We still await such a proposal from the White House. Lacking it, every member of Congress and policy institute supporting reform were forced to come up with their own plan, thereby dissipating support among competing, often conflicting efforts.

Were the Treasury in charge of the reform effort, I believe it would be much closer to passage. But instead of using the department to flesh out the Social Security plan and work with financial experts on fine-tuning it to ensure it would work, Mr. Snow was sent to the boondocks to give speeches to schoolchildren. Little wonder public support for Social Security reform was anemic and the political prospects virtually nonexistent even before Katrina.

Yet despite widespread criticism of the White House for putting an inexperienced political hack in charge of the Federal Emergency Management Agency, it seems poised to do the same thing to the Treasury Department.

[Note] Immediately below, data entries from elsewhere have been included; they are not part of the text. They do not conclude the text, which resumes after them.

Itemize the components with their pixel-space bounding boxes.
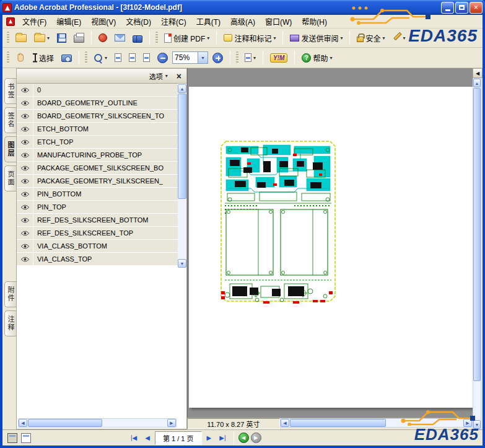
scroll-down-icon[interactable]: ▼ bbox=[178, 259, 186, 268]
document-window-icon[interactable] bbox=[6, 17, 15, 26]
layer-row[interactable]: REF_DES_SILKSCREEN_TOP bbox=[17, 227, 178, 240]
page-number-indicator[interactable]: 第 1 / 1 页 bbox=[155, 431, 202, 445]
layer-row[interactable]: BOARD_GEOMETRY_OUTLINE bbox=[17, 97, 178, 110]
send-review-button[interactable]: 发送供审阅 ▾ bbox=[287, 31, 346, 45]
collapse-pane-button[interactable]: ◀ bbox=[473, 68, 483, 78]
previous-view-button[interactable]: ◀ bbox=[238, 433, 249, 443]
layer-visibility-toggle[interactable] bbox=[17, 149, 33, 161]
sidebar-tab-attachments[interactable]: 附件 bbox=[4, 281, 16, 307]
layer-row[interactable]: PIN_TOP bbox=[17, 201, 178, 214]
toolbar-grip[interactable] bbox=[7, 32, 9, 44]
layer-row[interactable]: MANUFACTURING_PROBE_TOP bbox=[17, 149, 178, 162]
layer-row[interactable]: PACKAGE_GEOMETRY_SILKSCREEN_ bbox=[17, 175, 178, 188]
layer-visibility-toggle[interactable] bbox=[17, 214, 33, 226]
layer-visibility-toggle[interactable] bbox=[17, 97, 33, 109]
sidebar-tab-comments[interactable]: 注释 bbox=[4, 310, 16, 336]
zoom-dropdown-button[interactable]: ▾ bbox=[198, 52, 208, 63]
pdf-page[interactable] bbox=[189, 87, 473, 408]
layer-row[interactable]: 0 bbox=[17, 84, 178, 97]
panel-close-icon[interactable]: × bbox=[177, 72, 181, 81]
previous-page-button[interactable]: ◀ bbox=[142, 433, 153, 443]
maximize-button[interactable] bbox=[455, 2, 468, 14]
fit-page-button[interactable] bbox=[126, 51, 139, 64]
sidebar-tab-bookmarks[interactable]: 书签 bbox=[4, 78, 16, 104]
panel-scroll-thumb[interactable] bbox=[178, 94, 186, 199]
layer-visibility-toggle[interactable] bbox=[17, 162, 33, 174]
menu-item[interactable]: 帮助(H) bbox=[297, 14, 332, 29]
layer-visibility-toggle[interactable] bbox=[17, 188, 33, 200]
secure-button[interactable]: 安全 ▾ bbox=[354, 31, 388, 45]
layer-row[interactable]: BOARD_GEOMETRY_SILKSCREEN_TO bbox=[17, 110, 178, 123]
panel-scroll-track[interactable] bbox=[178, 93, 186, 259]
yahoo-messenger-button[interactable]: Y!M bbox=[267, 51, 291, 64]
email-button[interactable] bbox=[111, 32, 128, 43]
layer-visibility-toggle[interactable] bbox=[17, 110, 33, 122]
menu-item[interactable]: 高级(A) bbox=[225, 14, 260, 29]
toolbar-grip[interactable] bbox=[7, 51, 9, 64]
layer-visibility-toggle[interactable] bbox=[17, 240, 33, 252]
sign-button[interactable]: ▾ bbox=[389, 32, 408, 44]
layer-visibility-toggle[interactable] bbox=[17, 123, 33, 135]
menu-item[interactable]: 工具(T) bbox=[191, 14, 225, 29]
help-button[interactable]: ? 帮助 ▾ bbox=[299, 51, 335, 65]
create-pdf-button[interactable]: 创建 PDF ▾ bbox=[161, 31, 212, 45]
open-button[interactable] bbox=[12, 32, 30, 44]
menu-item[interactable]: 视图(V) bbox=[86, 14, 121, 29]
next-page-button[interactable]: ▶ bbox=[204, 433, 215, 443]
sidebar-tab-layers[interactable]: 图层 bbox=[4, 136, 16, 162]
toolbar-grip[interactable] bbox=[155, 32, 158, 44]
sidebar-tab-pages[interactable]: 页面 bbox=[4, 165, 16, 191]
zoom-out-button[interactable] bbox=[154, 51, 171, 65]
snapshot-button[interactable] bbox=[58, 51, 75, 64]
zoom-in-button[interactable] bbox=[209, 51, 226, 65]
layer-row[interactable]: VIA_CLASS_TOP bbox=[17, 253, 178, 266]
save-button[interactable] bbox=[54, 32, 69, 45]
layer-visibility-toggle[interactable] bbox=[17, 201, 33, 213]
zoom-input[interactable] bbox=[173, 53, 198, 62]
search-button[interactable] bbox=[129, 32, 146, 44]
toolbar-grip[interactable] bbox=[236, 51, 238, 64]
continuous-view-button[interactable] bbox=[21, 433, 31, 443]
menu-item[interactable]: 编辑(E) bbox=[51, 14, 86, 29]
stamp-button[interactable] bbox=[95, 32, 110, 44]
scroll-right-icon[interactable]: ▶ bbox=[167, 419, 176, 427]
scroll-left-icon[interactable]: ◀ bbox=[19, 419, 27, 427]
options-menu-button[interactable]: 选项 ▾ bbox=[149, 71, 168, 81]
page-display-button[interactable]: ▾ bbox=[242, 51, 259, 64]
menu-item[interactable]: 文件(F) bbox=[17, 14, 51, 29]
layer-visibility-toggle[interactable] bbox=[17, 84, 33, 96]
panel-horizontal-scrollbar[interactable]: ◀ ▶ bbox=[18, 418, 177, 428]
menu-item[interactable]: 窗口(W) bbox=[260, 14, 297, 29]
next-view-button[interactable]: ▶ bbox=[251, 433, 261, 443]
layer-row[interactable]: PIN_BOTTOM bbox=[17, 188, 178, 201]
actual-size-button[interactable] bbox=[111, 51, 125, 64]
select-tool-button[interactable]: 选择 bbox=[30, 51, 57, 65]
document-area[interactable] bbox=[187, 68, 473, 418]
scroll-up-icon[interactable]: ▲ bbox=[178, 84, 186, 93]
layer-row[interactable]: PACKAGE_GEOMET_SILKSCREEN_BO bbox=[17, 162, 178, 175]
hand-tool-button[interactable] bbox=[12, 51, 28, 64]
layer-visibility-toggle[interactable] bbox=[17, 253, 33, 265]
doc-vscroll-track[interactable] bbox=[473, 87, 481, 420]
last-page-button[interactable]: ▶| bbox=[216, 433, 229, 443]
print-button[interactable] bbox=[71, 31, 87, 45]
first-page-button[interactable]: |◀ bbox=[128, 433, 140, 443]
layer-visibility-toggle[interactable] bbox=[17, 136, 33, 148]
menu-item[interactable]: 注释(C) bbox=[156, 14, 191, 29]
layer-visibility-toggle[interactable] bbox=[17, 175, 33, 187]
layer-row[interactable]: REF_DES_SILKSCREEN_BOTTOM bbox=[17, 214, 178, 227]
doc-hscroll-thumb[interactable] bbox=[290, 419, 386, 427]
layer-row[interactable]: ETCH_BOTTOM bbox=[17, 123, 178, 136]
layer-row[interactable]: VIA_CLASS_BOTTOM bbox=[17, 240, 178, 253]
toolbar-grip[interactable] bbox=[85, 51, 87, 64]
comment-markup-button[interactable]: 注释和标记 ▾ bbox=[221, 31, 279, 45]
minimize-button[interactable] bbox=[441, 2, 454, 14]
panel-hscroll-thumb[interactable] bbox=[28, 419, 102, 427]
scroll-left-icon[interactable]: ◀ bbox=[281, 419, 289, 427]
fit-width-button[interactable] bbox=[140, 51, 153, 64]
layer-row[interactable]: ETCH_TOP bbox=[17, 136, 178, 149]
layer-visibility-toggle[interactable] bbox=[17, 227, 33, 239]
zoom-tool-button[interactable]: ▾ bbox=[90, 51, 110, 64]
scroll-up-icon[interactable]: ▲ bbox=[473, 79, 481, 87]
close-button[interactable]: × bbox=[470, 2, 483, 14]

As Katrina shows, it’s not too hard to run an agency in normal times but can be extremely difficult in a crisis. Then we desperately need leadership skills and technical expertise, neither of which former FEMA Director Michael Brown had.

Many experts are now deeply concerned about stresses and strains in the financial sector, and fear a crisis could emerge at any moment. The huge budget and current account deficits, rising energy and gold prices, a bubble in the housing market, out-of-control hedge funds and a collapsing corporate pension system are some of the things that could trigger a financial crisis. If that happens, I fear Andy Card would be out of his depth as much as Michael Brown was in New Orleans.

If President Bush feels compelled to replace Mr. Snow, the obvious choice is Alan Greenspan, who retires as Federal Reserve chairman in January. No one doubts he will know what to do in a financial crisis.

Bruce Bartlett is senior fellow with the National Center for Policy Analysis and a nationally syndicated columnist.